JAKARTA, Warta Brebes – Gugatan Universitas Gadjah Mada (UGM) ke Pengadilan Tata Usaha Negara (PTUN) Jakarta terkait putusan Komisi Informasi Pusat (KIP) yang mewajibkan UGM membuka dokumen ijazah mantan Presiden Joko Widodo (Jokowi) dinilai sebagai langkah yang salah alamat. Perwakilan Gerakan Bongkar Ijazah Jokowi (Bonjowi), Syamsuddin Alimsyah, menegaskan bahwa gugatan tersebut tidak sesuai dengan ranah hukum yang berlaku.
“Sesungguhnya gugatan UGM itu sudah inkrah, tidak bisa lagi digugat. Seharusnya ditolak dan memang salah alamat. Seharusnya tidak di PTUN, tapi di Pengadilan Negeri,” ujar Syamsuddin Alimsyah dalam keterangan persnya di Jakarta, Kamis (4/6/2026). Ia menambahkan, jika pun gugatan harus melalui PTUN, lokasinya seharusnya di Yogyakarta, bukan di Jakarta.
UGM mengajukan gugatan ke PTUN Jakarta setelah KIP memutuskan bahwa dokumen ijazah Jokowi dapat dibuka untuk publik, kecuali data pribadi seperti nomor KTP, NPWP, dan daftar nilai. Keputusan KIP ini menguatkan posisi Bonjowi yang telah berjuang agar transparansi terkait ijazah presiden dapat diakses publik.

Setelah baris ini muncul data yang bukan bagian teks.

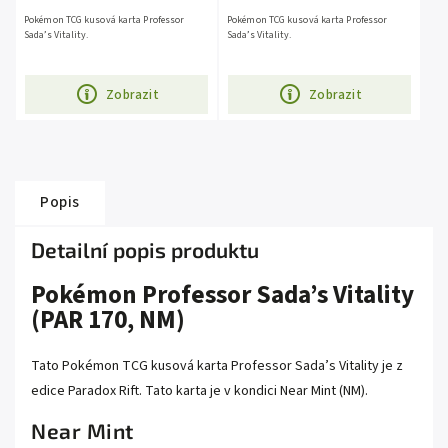
Pokémon TCG kusová karta Professor
Pokémon TCG kusová karta Professor
Sada’s Vitality.
Sada’s Vitality.
Zobrazit
Zobrazit
Popis
Detailní popis produktu
Pokémon Professor Sada’s Vitality
(PAR 170, NM)
Tato Pokémon TCG kusová karta Professor Sada’s Vitality je z
edice Paradox Rift. Tato karta je v kondici Near Mint (NM).
Near Mint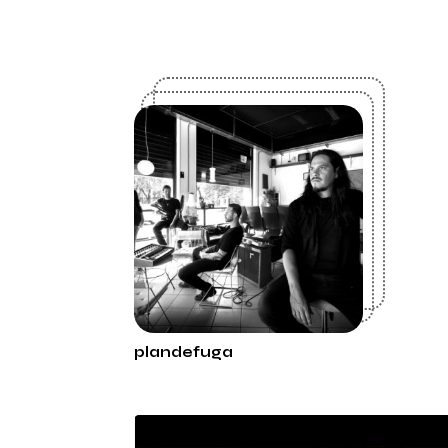
plandefuga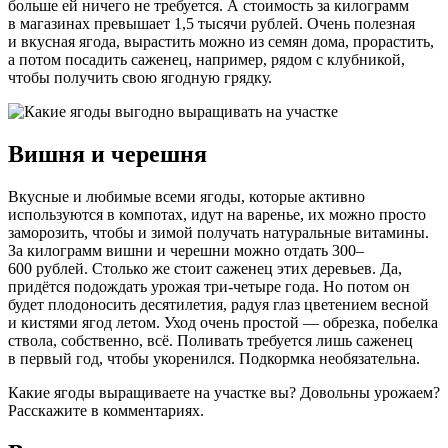
больше ей ничего не требуется. А стоимость за килограмм
в магазинах превышает 1,5 тысячи рублей. Очень полезная
и вкусная ягода, вырастить можно из семян дома, прорастить,
а потом посадить саженец, например, рядом с клубникой,
чтобы получить свою ягодную грядку.
Вишня и черешня
Вкусные и любимые всеми ягоды, которые активно
используются в компотах, идут на варенье, их можно просто
заморозить, чтобы и зимой получать натуральные витамины.
За килограмм вишни и черешни можно отдать 300–
600 рублей. Столько же стоит саженец этих деревьев. Да,
придётся подождать урожая три-четыре года. Но потом он
будет плодоносить десятилетия, радуя глаз цветением весной
и кистями ягод летом. Уход очень простой — обрезка, побелка
ствола, собственно, всё. Поливать требуется лишь саженец
в первый год, чтобы укоренился. Подкормка необязательна.
Какие ягоды выращиваете на участке вы? Довольны урожаем?
Расскажите в комментариях.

Dugaan Keberatan UGM Muncul Tiba-Tiba
Syamsuddin Alimsyah mengungkapkan keheranannya atas sikap UGM yang mendadak keberatan untuk membuka dokumen ijazah Jokowi. Padahal, sebelumnya dalam persidangan KIP, UGM sempat menjelaskan mengenai teknis penyerahan dokumen tersebut.
“UGM itu ogah untuk membuka dokumen Jokowi. Saya penasaran apa motif di balik ini sampai tiba-tiba UGM yang awalnya di persidangan KIP itu menyatakan bagaimana teknis penyerahan, tiba-tiba keberatan,” tuturnya. Keberatan ini muncul justru saat keputusan KIP seharusnya segera dieksekusi.

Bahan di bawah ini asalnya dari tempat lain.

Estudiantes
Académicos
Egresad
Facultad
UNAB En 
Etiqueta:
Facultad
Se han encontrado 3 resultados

Ia juga menyoroti bahwa gugatan UGM diajukan setelah putusan KIP dinyatakan inkrah dan diduga telah melewati batas waktu yang ditentukan. Kendati demikian, Bonjowi siap menghadapi proses hukum ini. Mereka bertekad untuk mengungkap alasan di balik penolakan UGM yang dianggap tidak logis dan berpotensi menimbulkan spekulasi publik.
Kewenangan PTUN dan Potensi Dampak Publik
Menurut Syamsuddin, gugatan UGM ke PTUN Jakarta tidak sesuai dengan delik kewenangan. Ia berencana menyampaikan argumen ini dalam persidangan untuk memperkuat posisi Bonjowi. Jika gugatan UGM ditolak karena salah alamat, maka putusan KIP yang mewajibkan pembukaan ijazah Jokowi akan tetap berlaku.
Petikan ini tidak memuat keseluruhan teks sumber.